Published April 28, 2013

Within the first 20 minutes of G.I. Joe: Retaliation, a direct continuation of the last film spun-off from a popular toy line and Saturday morning cartoons, the most respected of the American heroes becomes the most wanted “home-grown” terrorist in the world. Obviously, they want payback — and of course — world order.

As seen in the last film, the villain terrorist organisation Cobra had infiltrated the White House when their go-to impersonator expert Zartan (Arnold Vosloo) took the guise of the President (Jonathan Pryce). It is now months later and Zartan orchestrates the rescue of Cobra Commander (Luke Bracey with the voice of Robert Baker, taking over the role from Joseph-Gordon Levitt). He then hoodwinks the Joes into a mission to break into Pakistan and secure its nuclear warheads when the country goes into crisis after the assassination of its president.

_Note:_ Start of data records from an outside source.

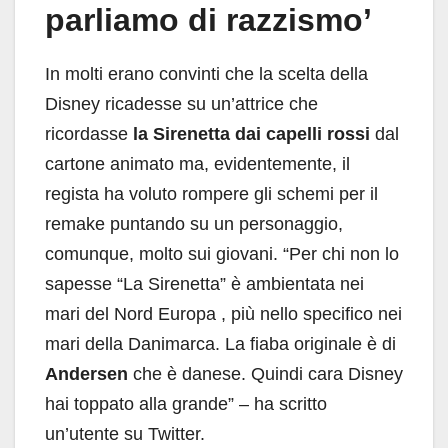
parliamo di razzismo’
In molti erano convinti che la scelta della
Disney ricadesse su un’attrice che
ricordasse
la Sirenetta dai capelli rossi
dal
cartone animato ma, evidentemente, il
regista ha voluto rompere gli schemi per il
remake puntando su un personaggio,
comunque, molto sui giovani. “Per chi non lo
sapesse “La Sirenetta” è ambientata nei
mari del Nord Europa , più nello specifico nei
mari della Danimarca. La fiaba originale è di
Andersen
che è danese. Quindi cara Disney
hai toppato alla grande” – ha scritto
un’utente su Twitter.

It is a harrowing sight: the Joes — led by Channing Tatum’s Duke, with support from Roadblock, Lady Jaye and Flint (Dwayne ‘The Rock’ Johnson, Adrianne Palicki and D.J. Cotrona) — swing down, unheard, into a secure military base, beat down half-shrouded terrorists who were already in process of smuggling the warheads. Apparently, in big-budget Hollywood blockbusters National Security is still halwa (and people wonder why the film is banned here).

A massive air-strike later, the remaining Joes scamper back and plan retribution, while in another corner of the hemisphere (Tokyo), the mute and stylishly clad in black ninja Snake Eyes (Ray Park) goes after the Cobra assassin Storm Shadow (Byung-hun Lee) with Jinx (Elodie Yung), his fellow swords woman in training.

From the get-go this G.I. Joe film moves with the mindset of an eight-year-old playing with his toy set in the backyard: high-tech vehicles blast villains, heroes and villains battle in “who-are-you-kidding” scenarios (there’s an eye-catching, edge-of-the-seat sword fight on top of snow-capped mountains) and by the end evil (and a major city) bites the dust.

Retaliation is an unadulterated blockbuster. It isn’t bamboozling itself or the audience on what it is. You have got to give it points for that. And besides, it’s hard not to get swiped-up by the action, especially when everyone is having so much fun.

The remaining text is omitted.